-- Input follows --
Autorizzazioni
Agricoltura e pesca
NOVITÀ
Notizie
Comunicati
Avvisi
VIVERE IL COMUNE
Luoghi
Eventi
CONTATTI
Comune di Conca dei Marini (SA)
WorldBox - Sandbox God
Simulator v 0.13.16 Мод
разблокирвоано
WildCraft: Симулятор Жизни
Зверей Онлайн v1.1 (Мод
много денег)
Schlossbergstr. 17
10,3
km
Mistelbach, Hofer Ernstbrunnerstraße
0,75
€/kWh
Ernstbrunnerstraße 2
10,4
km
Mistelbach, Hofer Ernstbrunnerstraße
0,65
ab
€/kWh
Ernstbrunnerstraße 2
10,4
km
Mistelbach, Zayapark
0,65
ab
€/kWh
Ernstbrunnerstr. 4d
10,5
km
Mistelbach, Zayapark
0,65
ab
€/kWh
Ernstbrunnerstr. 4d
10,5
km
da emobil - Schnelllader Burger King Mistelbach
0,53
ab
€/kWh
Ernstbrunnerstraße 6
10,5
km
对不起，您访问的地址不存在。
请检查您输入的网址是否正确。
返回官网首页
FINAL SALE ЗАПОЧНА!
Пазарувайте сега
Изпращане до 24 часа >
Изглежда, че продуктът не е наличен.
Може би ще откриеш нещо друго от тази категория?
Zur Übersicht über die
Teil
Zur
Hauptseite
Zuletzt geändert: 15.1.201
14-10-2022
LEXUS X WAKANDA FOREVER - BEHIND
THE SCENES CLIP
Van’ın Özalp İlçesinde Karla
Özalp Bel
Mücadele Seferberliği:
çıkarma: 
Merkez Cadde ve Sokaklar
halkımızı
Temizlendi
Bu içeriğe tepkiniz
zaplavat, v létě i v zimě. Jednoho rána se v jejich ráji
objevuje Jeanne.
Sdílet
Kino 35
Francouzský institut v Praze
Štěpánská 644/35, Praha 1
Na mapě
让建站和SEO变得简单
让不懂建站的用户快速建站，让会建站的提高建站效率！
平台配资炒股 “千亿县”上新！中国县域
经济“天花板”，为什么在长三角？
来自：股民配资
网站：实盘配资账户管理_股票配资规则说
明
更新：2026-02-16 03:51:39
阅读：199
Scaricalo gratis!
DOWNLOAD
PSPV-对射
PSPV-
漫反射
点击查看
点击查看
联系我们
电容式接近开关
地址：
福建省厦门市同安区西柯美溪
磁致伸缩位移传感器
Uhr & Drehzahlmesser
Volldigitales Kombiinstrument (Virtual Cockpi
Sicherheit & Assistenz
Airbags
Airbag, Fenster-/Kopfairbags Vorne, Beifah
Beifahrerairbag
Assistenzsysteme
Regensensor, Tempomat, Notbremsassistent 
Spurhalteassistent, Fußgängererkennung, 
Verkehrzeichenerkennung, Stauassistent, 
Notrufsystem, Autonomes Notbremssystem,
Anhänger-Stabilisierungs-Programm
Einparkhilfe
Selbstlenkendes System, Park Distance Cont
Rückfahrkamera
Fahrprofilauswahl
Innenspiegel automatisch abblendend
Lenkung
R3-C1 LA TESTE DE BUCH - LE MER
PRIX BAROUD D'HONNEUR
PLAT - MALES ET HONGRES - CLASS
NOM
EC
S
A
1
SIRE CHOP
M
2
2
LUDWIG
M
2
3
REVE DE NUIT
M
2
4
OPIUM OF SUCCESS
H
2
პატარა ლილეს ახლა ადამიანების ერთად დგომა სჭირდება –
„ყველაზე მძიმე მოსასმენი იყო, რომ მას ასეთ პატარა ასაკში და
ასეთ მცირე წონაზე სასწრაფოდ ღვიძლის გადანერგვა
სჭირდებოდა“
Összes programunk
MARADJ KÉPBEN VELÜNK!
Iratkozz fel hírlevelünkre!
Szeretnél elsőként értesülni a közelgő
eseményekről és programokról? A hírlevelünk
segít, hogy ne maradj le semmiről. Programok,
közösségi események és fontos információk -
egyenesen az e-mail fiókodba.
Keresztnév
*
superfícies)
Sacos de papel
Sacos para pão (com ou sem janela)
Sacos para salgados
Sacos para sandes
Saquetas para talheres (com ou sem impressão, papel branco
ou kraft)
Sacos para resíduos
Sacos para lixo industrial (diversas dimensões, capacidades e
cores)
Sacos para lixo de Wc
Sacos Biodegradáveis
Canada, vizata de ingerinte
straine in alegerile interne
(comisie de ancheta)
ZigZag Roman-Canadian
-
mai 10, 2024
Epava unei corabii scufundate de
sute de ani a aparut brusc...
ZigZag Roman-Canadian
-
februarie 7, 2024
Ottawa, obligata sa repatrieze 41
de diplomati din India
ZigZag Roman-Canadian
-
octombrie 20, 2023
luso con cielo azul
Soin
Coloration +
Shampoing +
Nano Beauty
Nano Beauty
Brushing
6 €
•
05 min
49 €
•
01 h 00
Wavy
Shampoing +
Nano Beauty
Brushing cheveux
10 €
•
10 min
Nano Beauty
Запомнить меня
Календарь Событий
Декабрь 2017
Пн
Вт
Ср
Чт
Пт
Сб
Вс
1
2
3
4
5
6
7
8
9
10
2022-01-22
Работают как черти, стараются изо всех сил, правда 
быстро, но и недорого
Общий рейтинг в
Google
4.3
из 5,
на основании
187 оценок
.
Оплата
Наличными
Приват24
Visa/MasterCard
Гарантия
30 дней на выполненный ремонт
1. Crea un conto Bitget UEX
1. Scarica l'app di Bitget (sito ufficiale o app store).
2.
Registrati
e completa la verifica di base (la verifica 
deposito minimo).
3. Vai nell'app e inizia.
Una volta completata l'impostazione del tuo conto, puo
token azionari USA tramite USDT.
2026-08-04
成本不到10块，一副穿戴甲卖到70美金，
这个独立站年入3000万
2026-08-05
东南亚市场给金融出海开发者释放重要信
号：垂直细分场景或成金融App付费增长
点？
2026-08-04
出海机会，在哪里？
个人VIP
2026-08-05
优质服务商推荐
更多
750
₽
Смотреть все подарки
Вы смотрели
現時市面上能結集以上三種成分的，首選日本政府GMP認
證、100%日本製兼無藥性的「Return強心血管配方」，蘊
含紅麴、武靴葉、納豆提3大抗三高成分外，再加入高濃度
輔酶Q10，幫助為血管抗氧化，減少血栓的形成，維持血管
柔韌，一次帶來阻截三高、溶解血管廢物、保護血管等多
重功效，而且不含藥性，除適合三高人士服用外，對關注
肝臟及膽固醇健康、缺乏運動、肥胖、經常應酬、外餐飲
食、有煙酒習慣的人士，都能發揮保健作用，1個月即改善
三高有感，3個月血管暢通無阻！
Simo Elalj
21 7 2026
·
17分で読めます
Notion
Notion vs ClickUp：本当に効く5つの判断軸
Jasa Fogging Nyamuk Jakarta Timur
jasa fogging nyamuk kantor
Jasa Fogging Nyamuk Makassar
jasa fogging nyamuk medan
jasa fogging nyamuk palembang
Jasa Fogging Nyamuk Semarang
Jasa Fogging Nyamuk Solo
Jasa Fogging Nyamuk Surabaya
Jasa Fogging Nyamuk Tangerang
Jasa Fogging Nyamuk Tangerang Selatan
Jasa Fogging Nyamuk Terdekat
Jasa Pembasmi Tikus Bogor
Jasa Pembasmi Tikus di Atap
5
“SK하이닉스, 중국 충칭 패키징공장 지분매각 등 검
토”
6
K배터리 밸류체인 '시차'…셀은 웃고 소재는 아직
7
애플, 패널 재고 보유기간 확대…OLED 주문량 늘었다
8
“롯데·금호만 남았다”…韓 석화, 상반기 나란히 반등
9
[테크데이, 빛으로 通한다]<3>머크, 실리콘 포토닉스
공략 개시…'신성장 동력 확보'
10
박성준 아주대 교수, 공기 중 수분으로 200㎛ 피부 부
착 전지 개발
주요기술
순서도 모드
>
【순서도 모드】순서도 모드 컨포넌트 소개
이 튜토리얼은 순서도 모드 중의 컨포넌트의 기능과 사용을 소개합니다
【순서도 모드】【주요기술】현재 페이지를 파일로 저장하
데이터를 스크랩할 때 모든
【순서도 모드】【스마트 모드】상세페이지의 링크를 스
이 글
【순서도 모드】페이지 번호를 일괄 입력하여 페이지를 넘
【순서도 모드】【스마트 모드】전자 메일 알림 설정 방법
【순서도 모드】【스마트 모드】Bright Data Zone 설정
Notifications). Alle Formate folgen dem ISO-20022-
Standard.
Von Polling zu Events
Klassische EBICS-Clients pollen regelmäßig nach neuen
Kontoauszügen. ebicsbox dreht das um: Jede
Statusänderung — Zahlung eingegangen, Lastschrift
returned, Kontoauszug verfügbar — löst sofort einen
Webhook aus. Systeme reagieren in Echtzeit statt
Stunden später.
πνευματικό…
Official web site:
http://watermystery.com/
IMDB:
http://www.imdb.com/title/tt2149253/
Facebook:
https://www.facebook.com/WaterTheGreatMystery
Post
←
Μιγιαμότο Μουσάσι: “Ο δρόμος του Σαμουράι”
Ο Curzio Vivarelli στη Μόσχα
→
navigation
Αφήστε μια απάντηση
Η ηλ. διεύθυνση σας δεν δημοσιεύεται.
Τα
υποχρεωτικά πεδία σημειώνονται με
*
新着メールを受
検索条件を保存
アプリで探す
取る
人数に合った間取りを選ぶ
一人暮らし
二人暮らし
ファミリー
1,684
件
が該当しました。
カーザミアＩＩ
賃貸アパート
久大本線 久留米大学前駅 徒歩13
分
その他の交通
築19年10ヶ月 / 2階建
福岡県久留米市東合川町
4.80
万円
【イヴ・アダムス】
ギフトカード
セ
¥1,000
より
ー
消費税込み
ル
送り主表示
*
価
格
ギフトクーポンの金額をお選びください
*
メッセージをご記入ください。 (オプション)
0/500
-- Input concluded --
**Action item**
Restate the listing word for word, but only from its first line through the line with "Изпращане до 24 часа >", keeping both end lines.

**Final answer**
Autorizzazioni
Agricoltura e pesca
NOVITÀ
Notizie
Comunicati
Avvisi
VIVERE IL COMUNE
Luoghi
Eventi
CONTATTI
Comune di Conca dei Marini (SA)
WorldBox - Sandbox God
Simulator v 0.13.16 Мод
разблокирвоано
WildCraft: Симулятор Жизни
Зверей Онлайн v1.1 (Мод
много денег)
Schlossbergstr. 17
10,3
km
Mistelbach, Hofer Ernstbrunnerstraße
0,75
€/kWh
Ernstbrunnerstraße 2
10,4
km
Mistelbach, Hofer Ernstbrunnerstraße
0,65
ab
€/kWh
Ernstbrunnerstraße 2
10,4
km
Mistelbach, Zayapark
0,65
ab
€/kWh
Ernstbrunnerstr. 4d
10,5
km
Mistelbach, Zayapark
0,65
ab
€/kWh
Ernstbrunnerstr. 4d
10,5
km
da emobil - Schnelllader Burger King Mistelbach
0,53
ab
€/kWh
Ernstbrunnerstraße 6
10,5
km
对不起，您访问的地址不存在。
请检查您输入的网址是否正确。
返回官网首页
FINAL SALE ЗАПОЧНА!
Пазарувайте сега
Изпращане до 24 часа >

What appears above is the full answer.